The door opened. One by one, the Joint Chiefs marched in. It was like a procession of shiny brass buttons and chest decorations. Then, like an ominous cloud, Walter Owens emerged. His shirt was barely tucked in enough to cover his portly midsection, and his tie was four inches too short. Perhaps clothing manufacturers didn’t make neckties long enough to span his portly belly?

Sitting next to such an esteemed group of military officers, Kate couldn’t help but believe that Vice President Owens had to feel completely out of place. She studied his round face and Andy Rooney eyebrows. She did not like anything about this man. In fact, she loathed him. Even in the most diabolical creatures, Kate could find a morsel of good. But in Walter Owens, she had not uncovered one redeeming quality. As everyone adjusted themselves in their chairs and exchanged small talk, Kate cleared her mind and counted heads.

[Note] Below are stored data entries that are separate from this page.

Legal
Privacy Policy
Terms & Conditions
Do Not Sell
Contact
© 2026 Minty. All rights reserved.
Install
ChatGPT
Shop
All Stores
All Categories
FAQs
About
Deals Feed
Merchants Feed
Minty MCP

Owens leaned forward. “Have you prepared your speech for the Georgetown lecture?”

World War III was looming over the horizon, and Owens was concerned about the
lecture
? “Under the circumstances, I haven’t given it a second thought.”

He looked at her with owlish eyes. “Dean Whitney is very enthusiastic. Standing room only, he told me. A departure from the craziness in the Middle East is just what you need, Madam President.”

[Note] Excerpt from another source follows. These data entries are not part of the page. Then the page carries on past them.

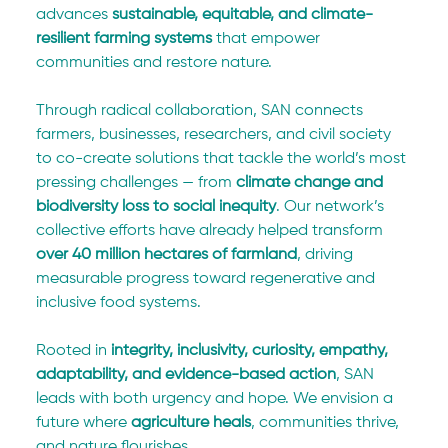
advances 
sustainable, equitable, and climate-
resilient farming systems
 that empower 
communities and restore nature.
Through radical collaboration, SAN connects 
farmers, businesses, researchers, and civil society 
to co-create solutions that tackle the world’s most 
pressing challenges — from 
climate change and 
biodiversity loss to social inequity
. Our network’s 
collective efforts have already helped transform 
over 40 million hectares of farmland
, driving 
measurable progress toward regenerative and 
inclusive food systems.
Rooted in 
integrity, inclusivity, curiosity, empathy, 
adaptability, and evidence-based action
, SAN 
leads with both urgency and hope. We envision a 
future where 
agriculture heals
, communities thrive, 
and nature flourishes.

She counted to ten. “We’ll discuss it later, Walter.”

Kate surveyed the eager faces of the Joint Chiefs. She did not sense, as in the past, an air of overflowing male ego. The men looked attentive, anxious to hear her speak. Did it result from their concern with the international crisis, or had she earned some respect? Perhaps, Kate thought, she had broken down a barrier, bridged a gap between machismo behavior and feminine
credibility. Today’s meeting, no doubt, would either augment their confidence in her or forever tarnish her image as a competent leader.

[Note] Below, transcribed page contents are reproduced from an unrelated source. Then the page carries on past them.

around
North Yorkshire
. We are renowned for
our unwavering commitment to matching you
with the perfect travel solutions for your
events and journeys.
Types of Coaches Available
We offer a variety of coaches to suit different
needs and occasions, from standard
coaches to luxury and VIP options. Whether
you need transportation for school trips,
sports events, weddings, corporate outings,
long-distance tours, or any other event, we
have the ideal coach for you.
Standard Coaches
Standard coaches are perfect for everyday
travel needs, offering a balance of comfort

“Gentlemen, thank you for meeting with me on such short notice. Recent developments in the Middle East require our immediate response. President Ahmadinejad has given us an ultimatum: Our troops, battleships, and aircraft carriers must be removed from the Middle East, and he has demanded that we sign an agreement ensuring that we will not engage in any further military action against Iran without a Congressional declaration of war. If we do not comply, our Navy pilots will be publicly executed.”